From: Tucker DiNapoli <T.DiNapoli42 at gmail.com>

This series of patches makes some changes to libpostproc in preperation for adding
sse2 and avx2 simd versions of some functions. None of the changes should effect
the library in any major way, but they are necessary for future changes.
I've tested all the patches on my machine and they all apply cleanly,
and the fate-filter-pp tests succeed after each patch. I've also tried my
best to split the patches into small changes.

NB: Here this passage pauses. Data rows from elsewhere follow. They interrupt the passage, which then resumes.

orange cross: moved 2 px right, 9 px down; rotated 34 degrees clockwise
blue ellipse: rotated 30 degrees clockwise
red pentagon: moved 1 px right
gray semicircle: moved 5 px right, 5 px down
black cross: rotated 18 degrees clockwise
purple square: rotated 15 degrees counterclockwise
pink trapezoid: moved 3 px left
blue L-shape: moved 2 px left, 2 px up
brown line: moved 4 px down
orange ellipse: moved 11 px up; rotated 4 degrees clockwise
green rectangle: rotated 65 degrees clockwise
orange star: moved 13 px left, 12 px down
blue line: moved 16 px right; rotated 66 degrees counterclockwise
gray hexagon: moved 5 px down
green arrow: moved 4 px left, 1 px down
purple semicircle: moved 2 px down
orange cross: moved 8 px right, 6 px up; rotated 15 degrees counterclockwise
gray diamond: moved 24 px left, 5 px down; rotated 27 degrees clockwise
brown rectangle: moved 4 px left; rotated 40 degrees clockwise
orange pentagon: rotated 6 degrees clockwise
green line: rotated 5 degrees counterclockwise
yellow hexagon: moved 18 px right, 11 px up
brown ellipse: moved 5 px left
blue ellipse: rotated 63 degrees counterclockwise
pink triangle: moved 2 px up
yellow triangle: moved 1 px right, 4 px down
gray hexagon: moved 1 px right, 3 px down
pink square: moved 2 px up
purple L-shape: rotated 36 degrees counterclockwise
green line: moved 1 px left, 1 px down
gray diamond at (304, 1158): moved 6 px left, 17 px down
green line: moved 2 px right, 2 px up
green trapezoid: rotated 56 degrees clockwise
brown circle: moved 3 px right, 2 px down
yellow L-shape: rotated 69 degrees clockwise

I have some more patches
which add the ability to process multiple blocks in each function, which
will allow the new simd versions to be substitute in without any additional
work.

This just replaces some conditionally compiled inline asm with the
conditionally defined macros from the last commit
---
 libpostproc/postprocess_template.c | 63 +++++---------------------------------
 1 file changed, 8 insertions(+), 55 deletions(-)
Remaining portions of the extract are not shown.